This post was written by Gary McDowell, Cara Weismann and Chris Pickett.
The Boston Future of Research recently held its second symposium focusing on data collection and transparency regarding career opportunities in the scientific enterprise. The discussion covered the data that should be collected, by whom and for what purpose. The conversations also touched on the size, structure and composition of the research workforce and barriers to reform.

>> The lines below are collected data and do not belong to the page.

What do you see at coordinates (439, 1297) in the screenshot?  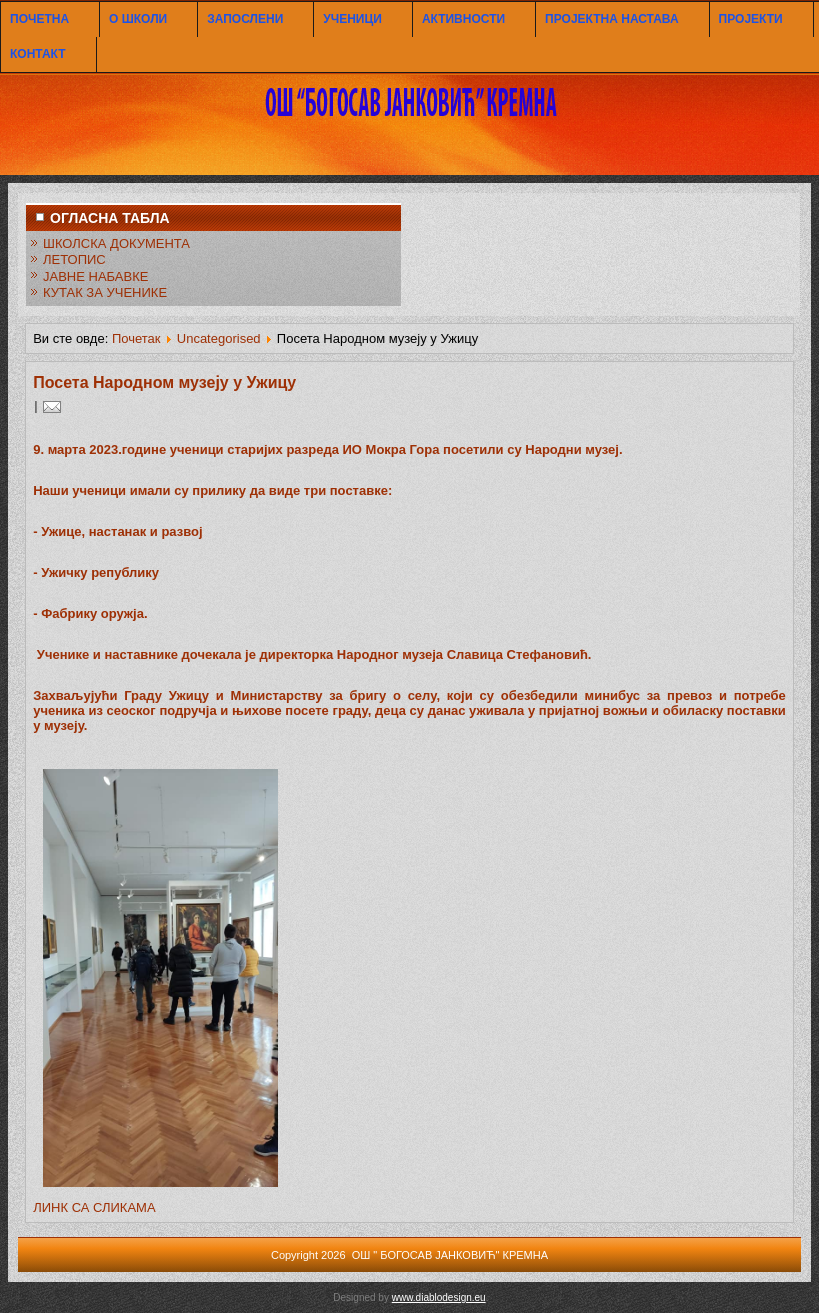 I see `www.diablodesign.eu` at bounding box center [439, 1297].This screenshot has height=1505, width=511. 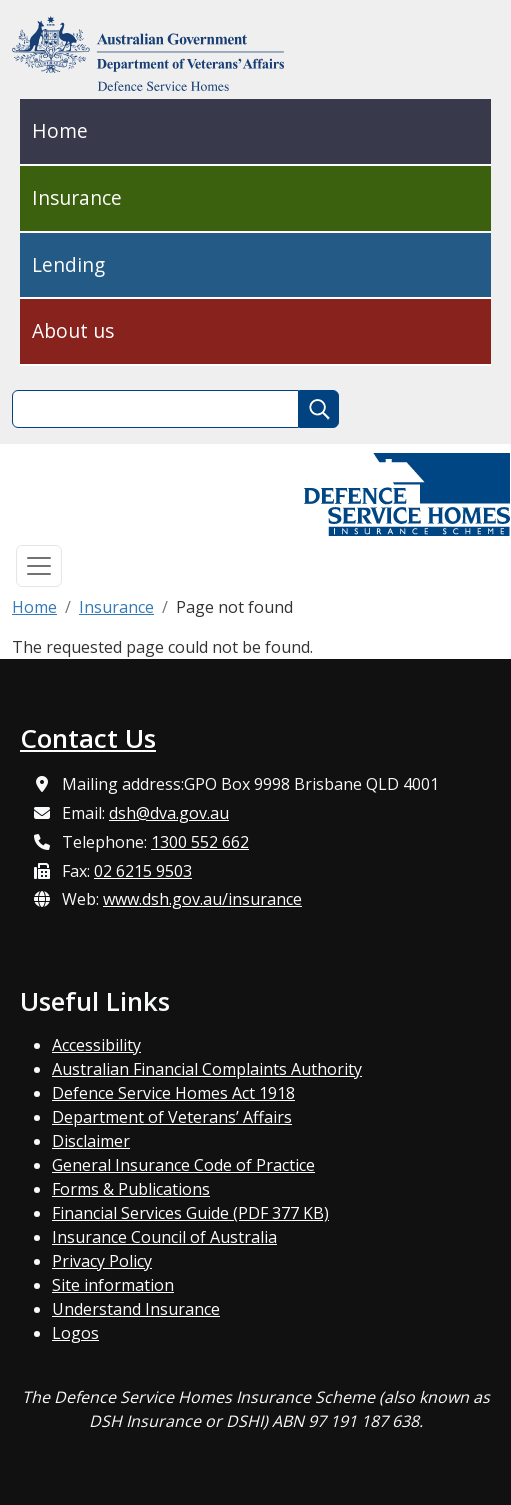 What do you see at coordinates (131, 1189) in the screenshot?
I see `Forms & Publications` at bounding box center [131, 1189].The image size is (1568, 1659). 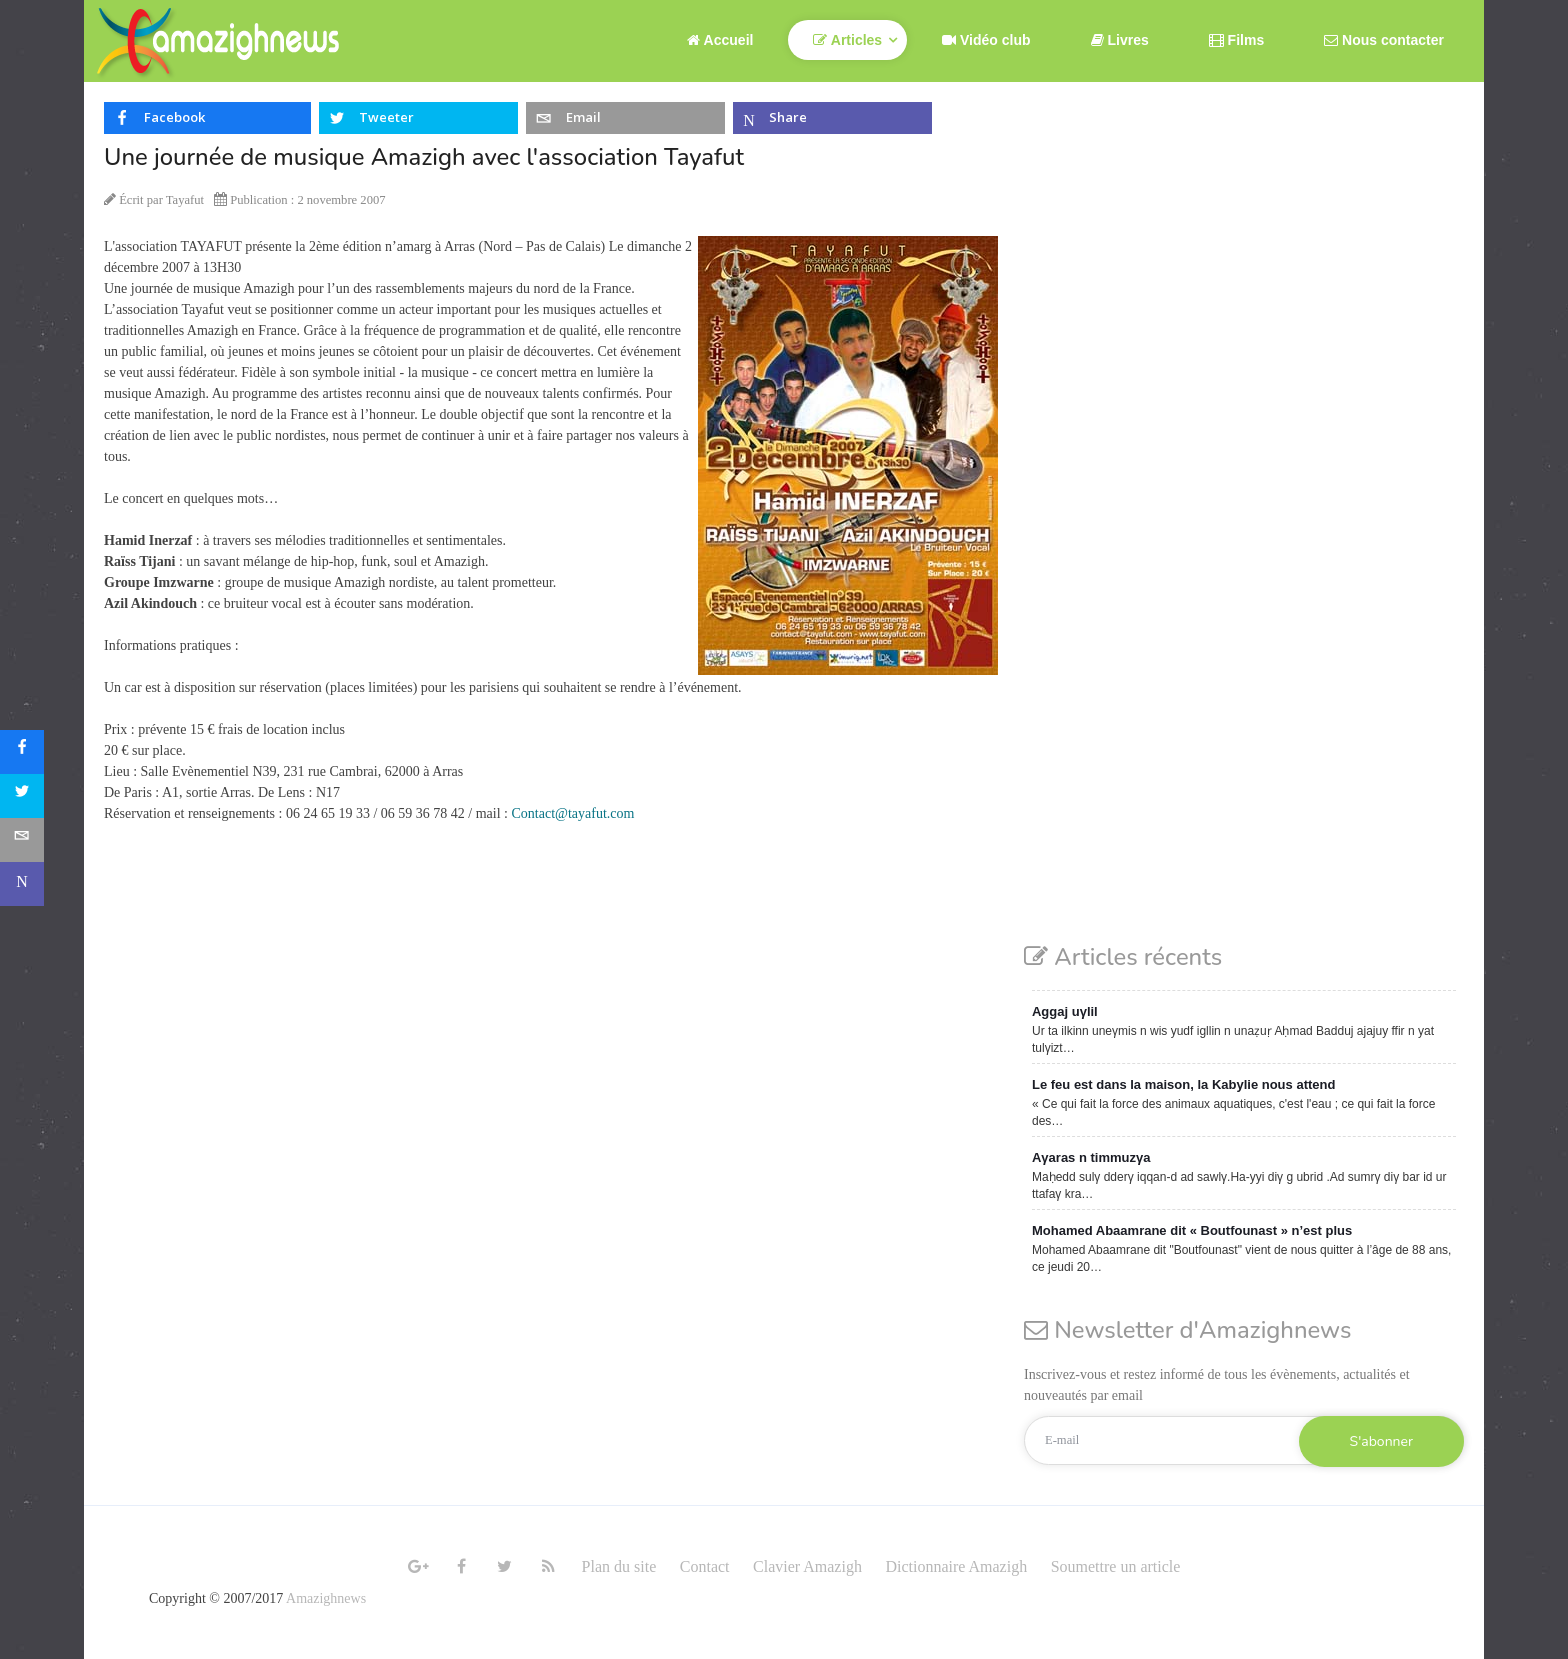 I want to click on [sidebar_email], so click(x=22, y=840).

On Oct. 24, the American Society for Biochemistry and Molecular Biology in conjunction with the Boston Future of Research held a Hack Day. This event challenged groups of graduate students and postdoctoral scholars to spend 14 hours coming up with innovative ideas for counting postdocs, tracking them through their careers or presenting data about science careers. Projects could be entered into one of four categories, with category winners being awarded $500.
Five groups attended this Hack Day—four from Boston and one from St. Louis. Each of the groups worked at least 11 hours on their projects, and two worked until the very end. Three judges – one from the ASBMB, one from FOR and an ad hoc judge – evaluated the submitted projects for their degree of innovation, originality and feasibility.

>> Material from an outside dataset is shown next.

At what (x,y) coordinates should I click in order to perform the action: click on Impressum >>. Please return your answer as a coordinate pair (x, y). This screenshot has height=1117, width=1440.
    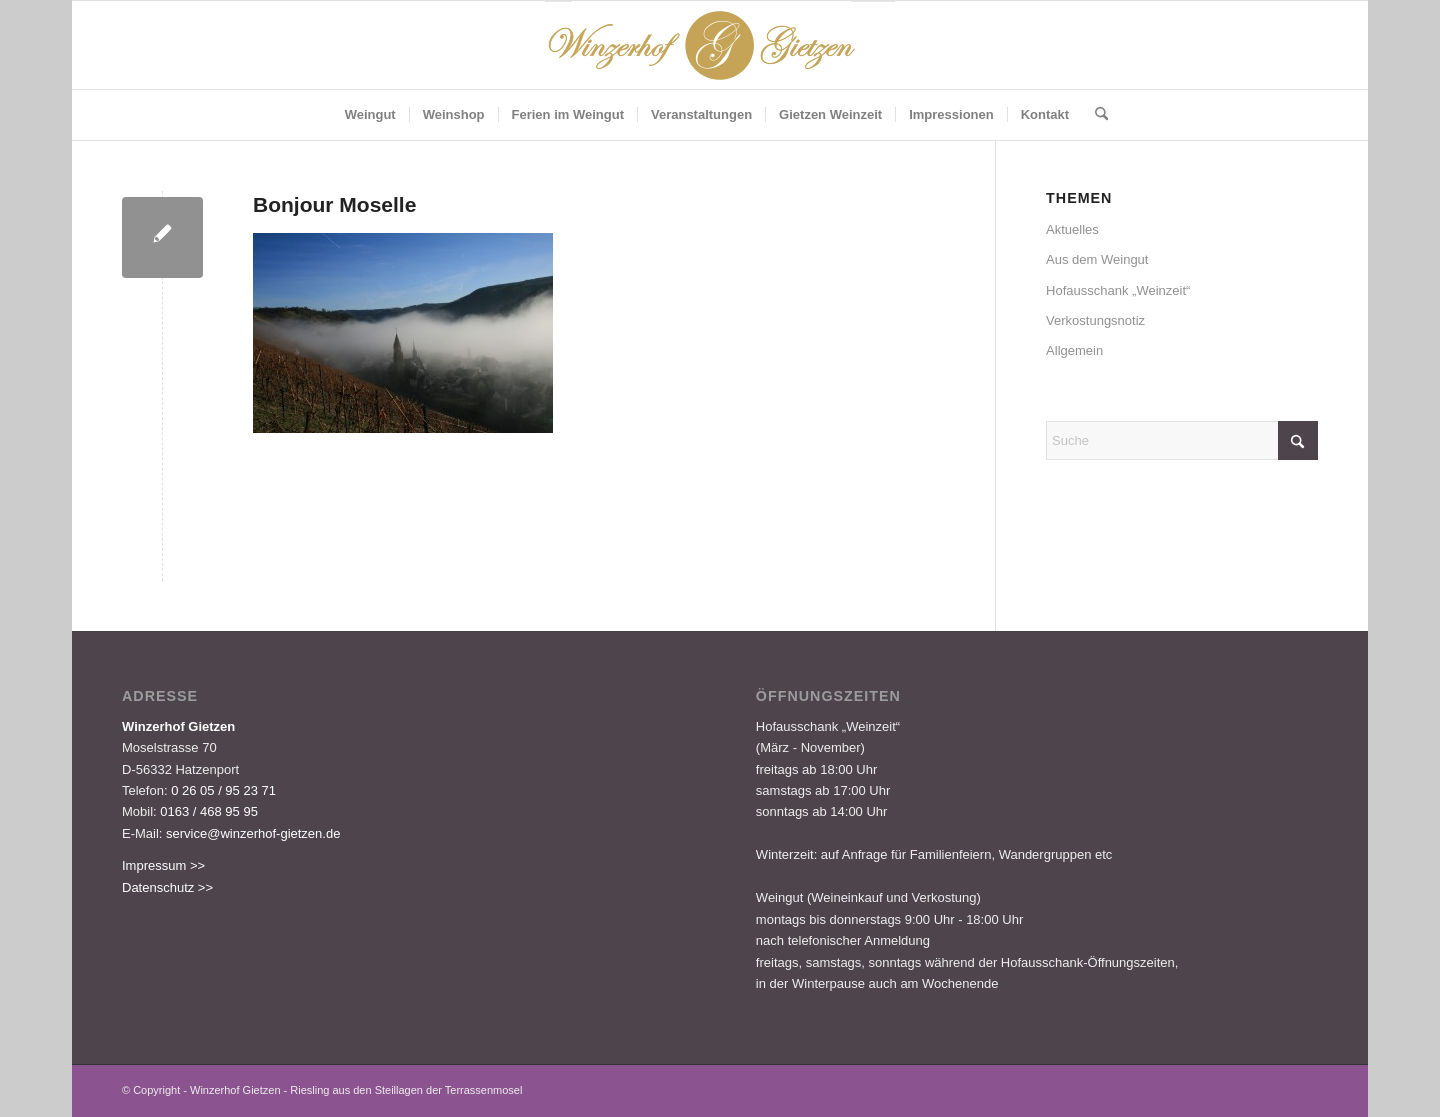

The ASBMB and FOR are pleased to announce that two projects were pronounced winners of the Hack Day:
Winner: Tracking Postdocs – Dana King, Kelley Kranjc, Steen Hoyer, Mayank Choudhary, Vasavi Sundaram, Shuxiang Ruan, Hemangi Chaudari
The project cross referenced data from the National Science Foundation and Washington University in St. Louis to get a better grasp on career outcomes for Ph.Ds. This group also created a choose-your-own-adventure game. As described by the group:
[W]e were most interested in presenting career-path data for current Ph.D. holders in the U.S. to help understand future trends and inform our (and our peers) career choices. To address this outlook, we looked for information from the NSF’s Scientists and Engineers Statistical Data System as well as our university’s alumni page to look at more individualized outcomes. Our goal is to create snap-shots of career options over time that can help inform decision making for current or prospective graduate students.
From a judge:
I think this is a great idea. I like the development of a script to help mine university alumni data and to compare to the national database… The ‘choose your own adventure’ is also a fun creative way to inform students of the state of the workforce.

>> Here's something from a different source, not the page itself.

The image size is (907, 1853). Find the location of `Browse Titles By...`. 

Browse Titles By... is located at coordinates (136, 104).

You can read more of the explanation of this project here, and play the group’s prototype choose-your-own-adventure game here. If you would like to know more about the project or to contact the authors, please email Chris Pickett.
Winner: Counting Postdocs – Alberto Roca, Rebecca Lowdon, Erica Walsh
This project addressed the number of minority postdoctoral scholars across the U.S. by combining data sets to determine their geographic location. As described by the group:
We curated NSF [Survey of Graduate Student and Postdoctorates] data for 2011-2013 postdocs by research discipline for ethnicity and gender in science, engineering and healthcare. We curated NSF GSS data for 2013 postdocs by location (state and institution) for ethnicity and race in science and engineering. Using the location data, we processed, combined the data and performed low-level analysis to determine rates of minority postdocs among reporting institutions in a graphical format. We used Cartodb.com to create an interactive map tool to display the number of postdocs in each state.
From a judge:
Very good project and very useful data.
You can read more of the explanation of this project here, view the raw data here and visit Roca’s website here. If you would like to know more about the project or to contact the authors, please email Chris Pickett.
The judges chose to not award prizes in the presenting data or wild card categories.
Matt Gentry, associate professor at the University of Kentucky and a member of the ASBMB Public Affairs Advisory Committee, was a part of the Hack Day process. After reviewing the projects, he said, “It was really fun to see the creative ideas of the teams. These were topics that they were clearly passionate about and put a lot of energy into solving the problems. I look forward to some of these moving forward to a polished product.”